Background: Arterial thrombotic events are the leading causes of death worldwide, and the therapeutic effects of current antiplatelet drugs are not fully satisfactory. Oroxylin A (OroA), a flavone compound extracted from Scutellaria radix, possesses cardioprotective and many other pharmacological effects. While platelets play a crucial role in the development of myocardial infarction, the direct effects of OroA on platelet activation and thrombosis have yet to be investigated.

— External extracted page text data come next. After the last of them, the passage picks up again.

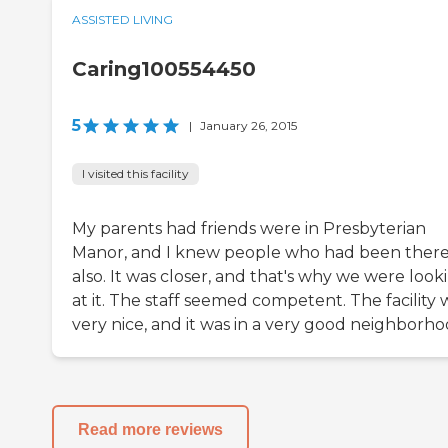
ASSISTED LIVING
Caring100554450
5
|
January 26, 2015
I visited this facility
My parents had friends were in Presbyterian
Manor, and I knew people who had been ther
also. It was closer, and that's why we were look
at it. The staff seemed competent. The facility 
very nice, and it was in a very good neighborho
Read more reviews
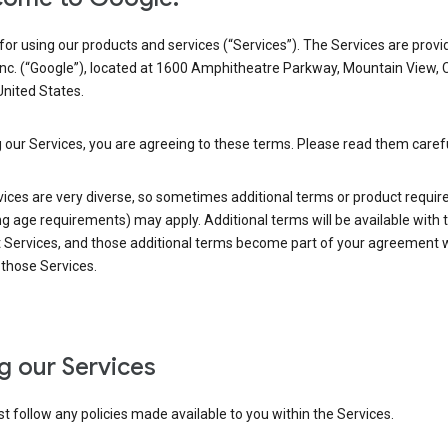
or using our products and services (“Services”). The Services are provi
Inc. (“Google”), located at 1600 Amphitheatre Parkway, Mountain View, 
nited States.
 our Services, you are agreeing to these terms. Please read them carefu
vices are very diverse, so sometimes additional terms or product requi
ng age requirements) may apply. Additional terms will be available with 
 Services, and those additional terms become part of your agreement wi
those Services.
g our Services
 follow any policies made available to you within the Services.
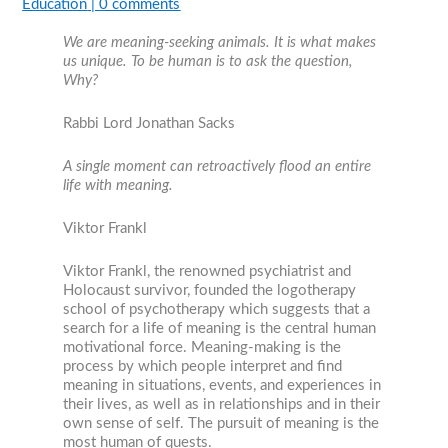
Education
|
0 comments
We are meaning-seeking animals. It is what makes
us unique. To be human is to ask the question,
Why?
Rabbi Lord Jonathan Sacks
A single moment can retroactively flood an entire
life with meaning.
Viktor Frankl
Viktor Frankl, the renowned psychiatrist and
Holocaust survivor, founded the logotherapy
school of psychotherapy which suggests that a
search for a life of meaning is the central human
motivational force. Meaning-making is the
process by which people interpret and find
meaning in situations, events, and experiences in
their lives, as well as in relationships and in their
own sense of self. The pursuit of meaning is the
most human of quests.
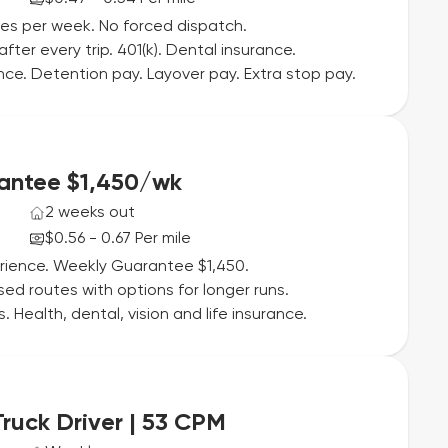
iles per week. No forced dispatch.
fter every trip. 401(k). Dental insurance.
rance. Detention pay. Layover pay. Extra stop pay.
rantee $1,450/wk
2 weeks out
$0.56 - 0.67 Per mile
erience. Weekly Guarantee $1,450.
d routes with options for longer runs.
Health, dental, vision and life insurance.
ruck Driver | 53 CPM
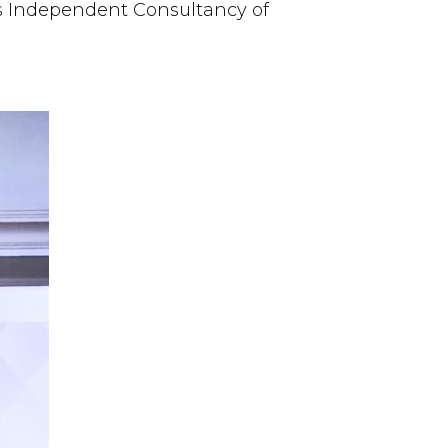
s Independent Consultancy of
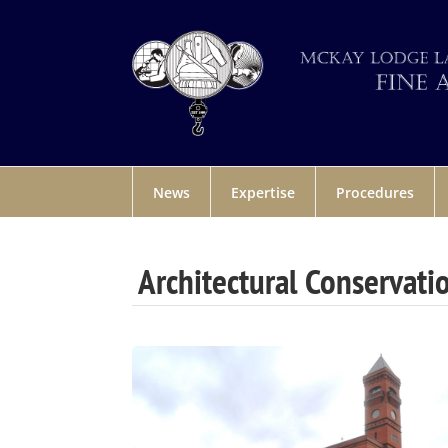
News
Expertise
Procedures
Architectural Conservati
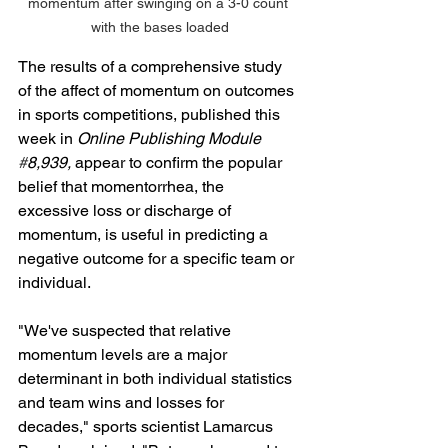
momentum after swinging on a 3-0 count 
with the bases loaded
The results of a comprehensive study 
of the affect of momentum on outcomes 
in sports competitions, published this 
week in 
Online Publishing Module 
#
8,939,
 appear to confirm the popular 
belief that momentorrhea, the 
excessive loss or discharge of 
momentum, is useful in predicting a 
negative outcome for a specific team or 
individual. 
"We've suspected that relative 
momentum levels are a major 
determinant in both individual statistics 
and team wins and losses for 
decades," sports scientist Lamarcus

Methods: FeCl₃-induced arteriole thrombosis and whole-blood perfusion were used to assess the inhibitory effect of OroA on thrombus formation. A myocardial ischemia model was employed to evaluate the protective effect of OroA on myocardial injury. Multiple platelet function studies including platelet aggregation, platelet spreading, clot retraction were performed. Network pharmacology, flow cytometry, enzyme-linked immunosorbent assay, co-immunoprecipitation and western blot were utilized to explore the mechanism of OroA on platelet activation.

Results: OroA inhibited thrombus formation with less bleeding risk compared with aspirin. OroA protected against myocardial injury by suppressing microvascular thrombosis and platelet infiltration. OroA suppressed different agonist-induced platelet activation in a concentration-dependent manner, showing greater antiplatelet activity against collagen-induced platelet aggregation compared to ADP or thrombin-induced aggregation. OroA decreased granule release, integrin αIIbβ3 activation, platelet spreading and clot retraction. As a flavone, OroA boosted superoxide dismutase (SOD) and glutathione (GSH) activities and decreased malondialdehyde (MDA), oxidized glutathione (GSSG) and ROS levels in platelets during oxidative stress. OroA binds to SHP-2 and prevents its oxidative inactivation, leading to the tyrosine dephosphorylation of Src, Syk and PLCγ2, as well as the reduction of Ca²⁺ influx and PKC phosphorylation in GPVI signaling.

Conclusions: OroA inhibits platelet activation, thrombus formation and myocardial injury via reversing SHP-2 oxidative inactivation thereby attenuating collagen-induced GPVI signaling. With minor bleeding risk and no obvious pharmacological toxicity, OroA holds promising therapeutic potential as an antithrombotic drug.